Lessons of 2024—five truths for investors
By James Parkyn - PWL Capital - Montreal
What the past year revealed about forecasts, timing the market and diversification
The markets are a wonderful teacher. If we pay attention, they provide fascinating lessons about investing.
Our friend and author Larry Swedroe put it nicely. “With great frequency, markets offer remedial courses covering lessons they taught in previous years,” he wrote.
“That’s why one of my favorite sayings is that there’s nothing new in investing, only investment history you don’t know.”
With these wise words in mind, let’s take a look at our five main lessons from 2024. Spoiler: It may not come as a surprise that all of this year’s lessons can be found in our lessons from 2022 and 2023.
Lesson #1: No one can forecast the markets.
Market forecasters from major financial institutions had a terrible record last year. This is nothing new. They also had a poor record in 2023 and the year before that. The lesson here: Don’t pay attention to the annual caravan of forecasts and outlooks for the coming year.
It is true that occasionally a handful of forecasters can get it right—generally thanks to sheer luck. Even a broken clock is correct twice a day. That doesn’t mean those analysts’ predictions will be correct in future. No one can consistently predict the markets. Our advice is to tune out the noise and stay focused on your long-term investing success.

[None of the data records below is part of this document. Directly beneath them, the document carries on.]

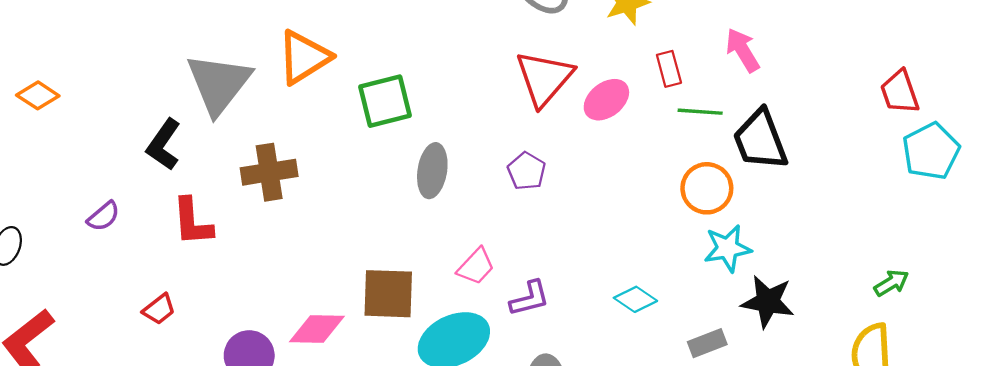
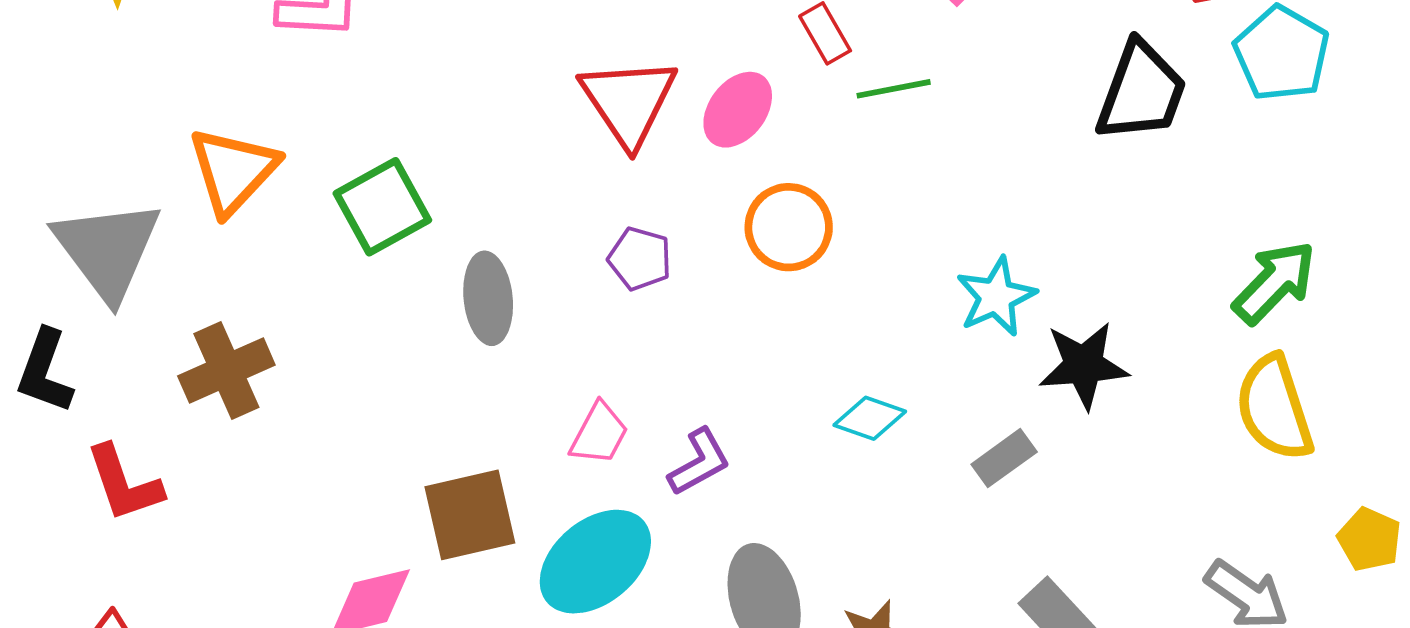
black trapezoid: (760, 140) -> (1141, 92), moved, turned -124
orange circle: (707, 188) -> (789, 227), moved
green arrow: (891, 283) -> (1274, 282), size x1.6

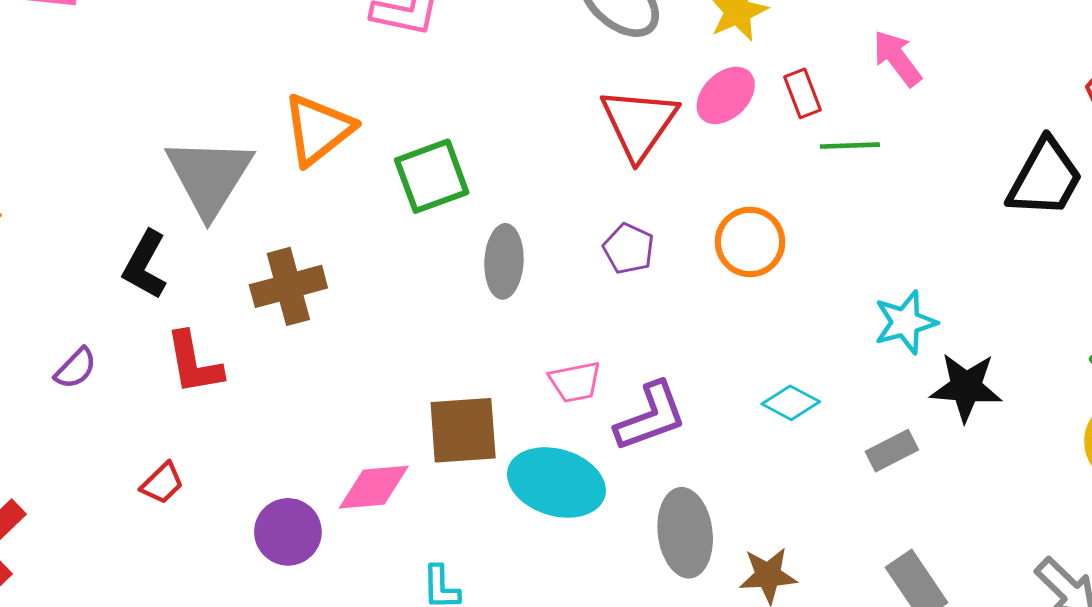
pink ellipse: (738, 110) -> (726, 95), moved
pink trapezoid: (599, 434) -> (575, 382), turned 42
purple L-shape: (699, 462) -> (651, 417), size x1.4
cyan ellipse: (595, 562) -> (556, 482), turned 48

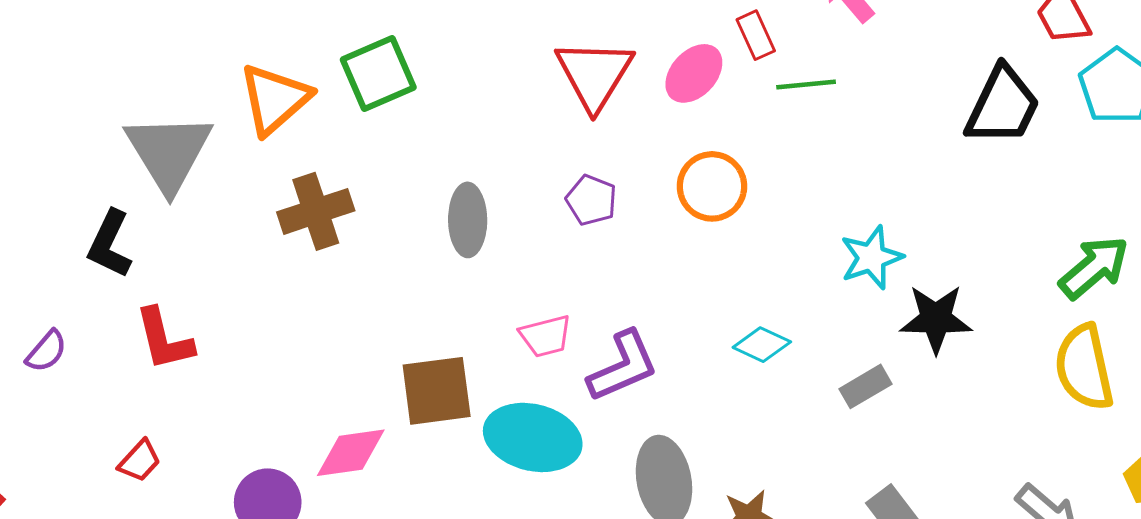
pink ellipse: (726, 95) -> (694, 73), moved
green square: (432, 176) -> (378, 74), moved
brown cross: (288, 286) -> (316, 211), moved

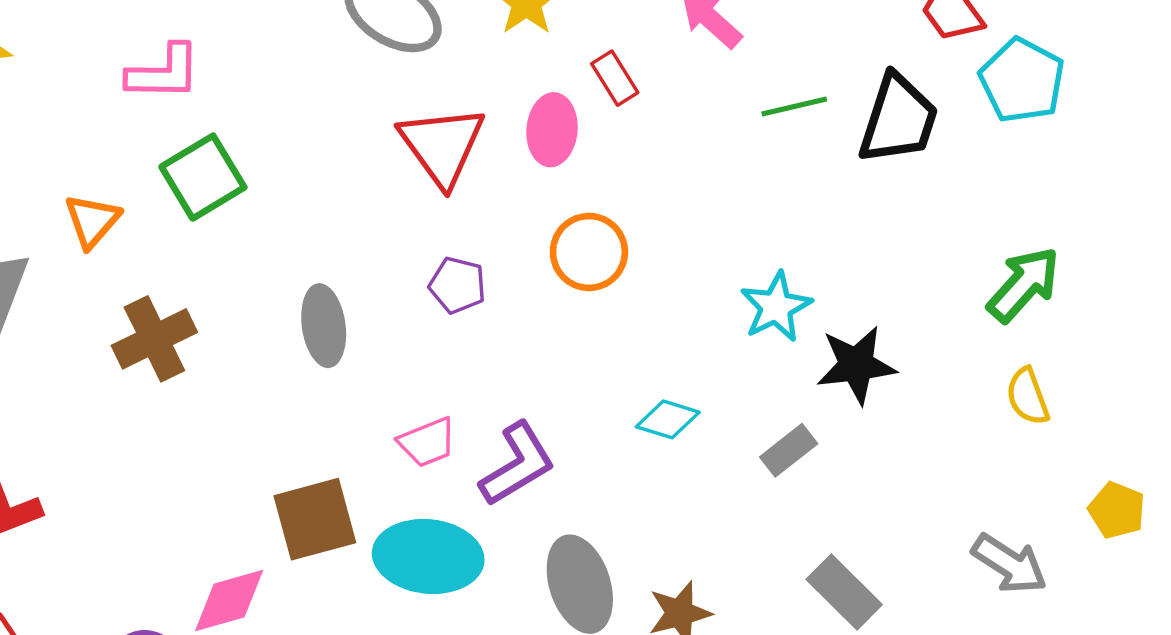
pink ellipse: (694, 73) -> (552, 130), turned -30
green line: (806, 85) -> (794, 107), moved
orange triangle: (275, 99) -> (92, 221), size x0.7
yellow semicircle: (1084, 367) -> (1028, 396), size x0.6

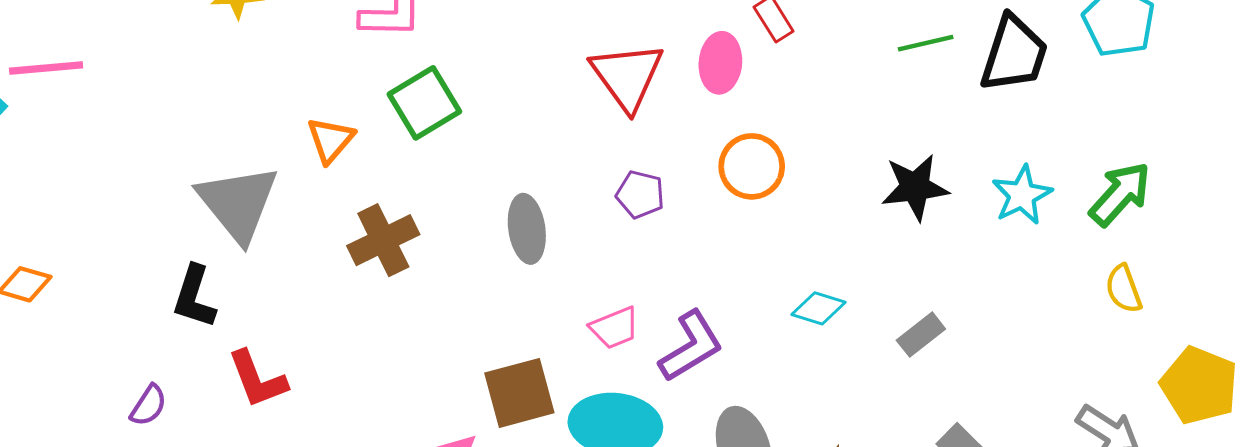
cyan star: (776, 307) -> (1022, 195), moved
black star: (856, 365) -> (915, 187), moved
yellow pentagon: (1117, 510) -> (1199, 385), size x1.6

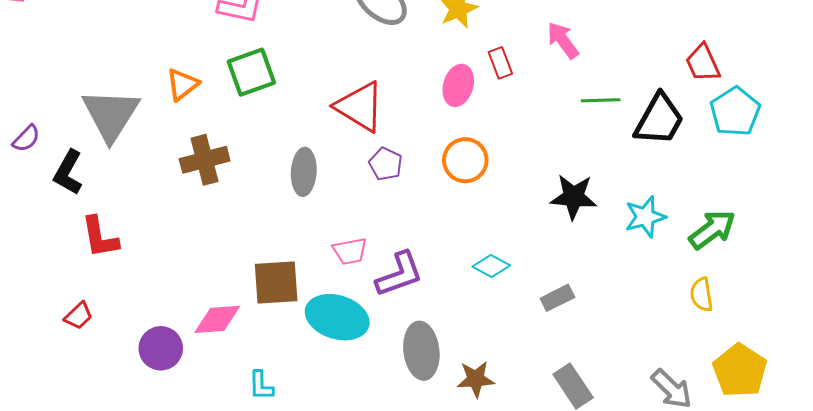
red triangle: (627, 76) -> (360, 107), moved, turned -34
purple semicircle: (148, 405) -> (26, 139), moved

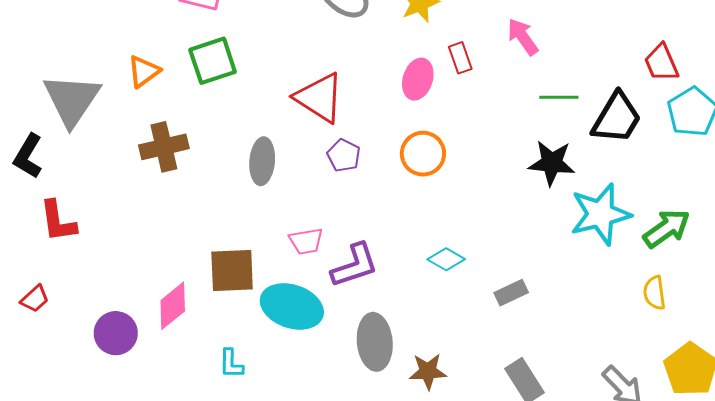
black star: (574, 197) -> (552, 163), moved
cyan star: (645, 217) -> (600, 214), size x1.5
pink diamond: (217, 319) -> (173, 306), turned -36
cyan L-shape: (261, 386) -> (231, 364), moved

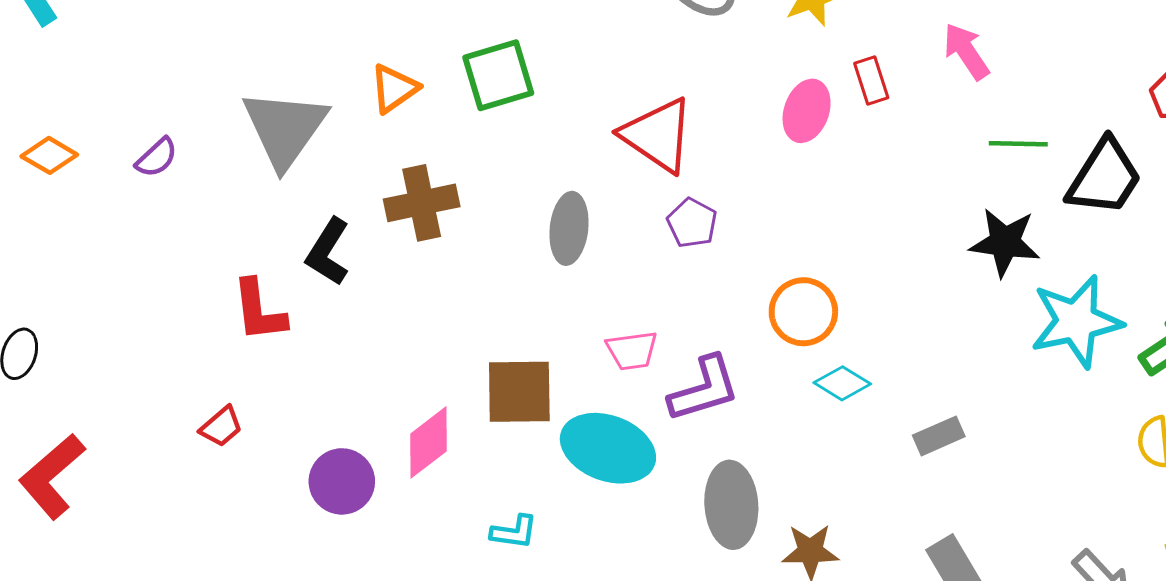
orange circle: (423, 154) -> (803, 312), moved
black L-shape: (28, 156) -> (328, 252), moved
cyan L-shape: (231, 364) -> (514, 532), turned -84

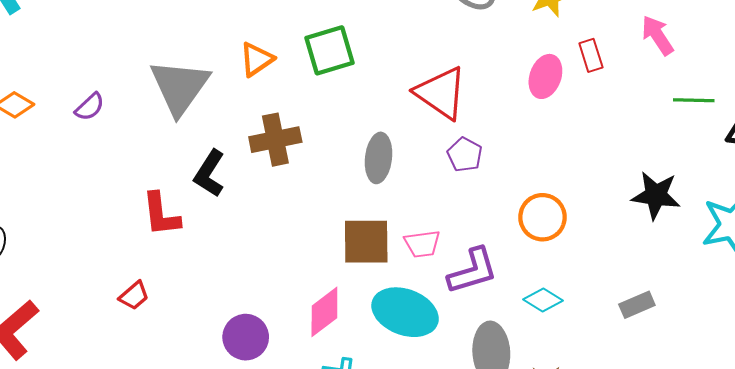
black star: (1005, 242) -> (656, 195), moved
cyan diamond: (842, 383) -> (543, 300), moved
brown square: (519, 392) -> (366, 242), moved
pink diamond: (429, 442) -> (324, 312), moved
purple circle: (342, 481) -> (246, 337), moved

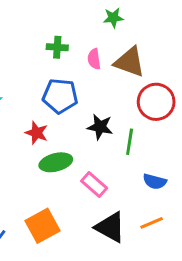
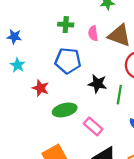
red star: (37, 133) -> (41, 88), moved

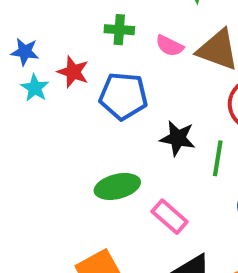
pink semicircle: (93, 33) -> (170, 46), turned -56
cyan star: (18, 65) -> (35, 88), moved
red star: (41, 88) -> (73, 72), moved

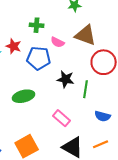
pink semicircle: (170, 46) -> (58, 42), moved
green ellipse: (117, 186) -> (24, 96), moved

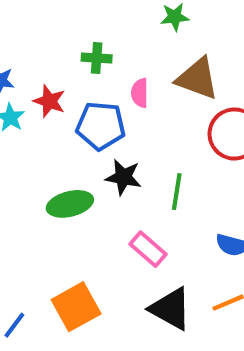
pink semicircle: (58, 42) -> (140, 93), turned 64
black star: (66, 79) -> (123, 177), moved
green line: (86, 89) -> (177, 192), moved

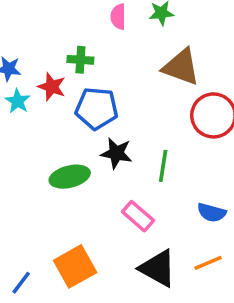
green cross: (97, 58) -> (80, 60), moved
pink semicircle: (140, 93) -> (118, 17), moved

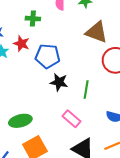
green cross: (80, 60) -> (33, 19), moved
green ellipse: (70, 177) -> (20, 121), moved

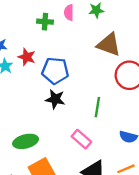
green cross: (33, 19) -> (45, 22), moved
black star: (59, 82) -> (55, 99), moved

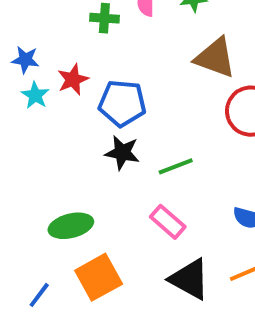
red star: (27, 57) -> (73, 79), turned 30
green line: (97, 107) -> (176, 166), moved, turned 60

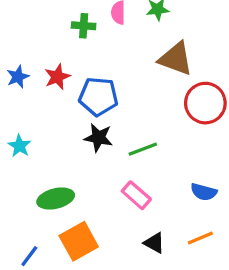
blue star: (25, 60) -> (18, 77), moved, turned -30
cyan star: (35, 95) -> (19, 146), moved
black triangle: (190, 279) -> (154, 243), size x0.6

Lesson #2: Valuations don’t help you time the markets.
After two years of outstanding back-to-back gains for equities, some investors have grown nervous about excessive valuations. But such past periods don’t give solid clues about what to expect this year.
As markets hit repeated new highs last year, they continued to soar—hitting higher highs again and again. Research shows that stock markets don’t necessarily underperform after new highs. “There are no crystal balls allowing us to foresee exactly when each shift will occur [from outperformance to underperformance],” Larry Swedroe recently wrote.
That said, it is a good idea to periodically review your holdings and rebalance them to stay aligned with your target allocations. Speak with your advisor about this process. At PWL, we have such conversations regularly with our clients.
Lesson #3: Active management is a loser’s game.
Just 4% of companies were responsible for all stock market wealth creation above risk-free Treasuries from 1926 to 2023, according to an eye-opening study by Arizona State University finance professor Hendrik Bessembinder.
How do you pick the winning stocks of the future? You can’t. “Picking stocks is more like gambling than investing,” says David Booth, co-founder of Dimensional Fund Advisors.
But you don’t need to find the winners if you simply buy the whole market through an index fund. That way, you can be sure to benefit no matter which companies gain. As Vanguard founder Jack C. Bogle puts it: “Don’t look for the needle, buy the haystack.”
Lesson #4: Diversification works.
U.S. stocks outperformed their international and Canadian counterparts in 2024. Does that mean diversification no longer works? Of course not. Some sector or country always does better in any given year. We just can’t know ahead of time which one.
Instead of rolling the dice, we must remember why we diversified our portfolios in the first place—to reduce risk while maintaining long-term expected returns.
Research supports this approach. In a paper titled “International Diversification—Still Not Crazy After All These Years” in The Journal of Portfolio Management, the authors concluded that international diversification “does a pretty great job of protecting investors over the long term…. The long-run case for it remains relevant. Both financial theory and common sense favor international diversification.”
Lesson #5: Sticking to your plan paid off in 2024.
Sticking to your investing plan pays off. Investors who held onto their broadly diversified portfolios through the volatility of recent years were handsomely rewarded in 2024.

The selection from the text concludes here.